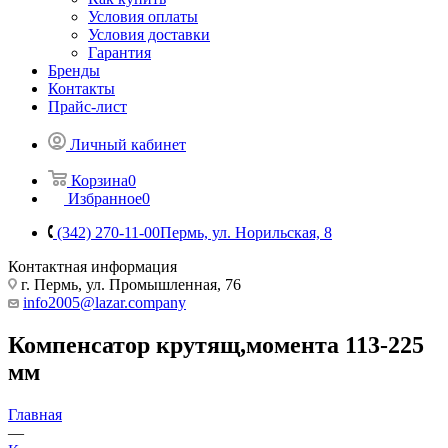
Условия оплаты
Условия доставки
Гарантия
Бренды
Контакты
Прайс-лист
Личный кабинет
Корзина
0
Избранное
0
(342) 270-11-00
Пермь, ул. Норильская, 8
Контактная информация
г. Пермь, ул. Промышленная, 76
info2005@lazar.company
Компенсатор крутящ,момента 113-225
мм
Главная
—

########################################

:: Activity ::
Find the line containing "Условия доставки" in the material above. Print it and every line after it through the end, exactly and only those.

:: Result for this task ::
Условия доставки
Гарантия
Бренды
Контакты
Прайс-лист
Личный кабинет
Корзина
0
Избранное
0
(342) 270-11-00
Пермь, ул. Норильская, 8
Контактная информация
г. Пермь, ул. Промышленная, 76
info2005@lazar.company
Компенсатор крутящ,момента 113-225
мм
Главная
—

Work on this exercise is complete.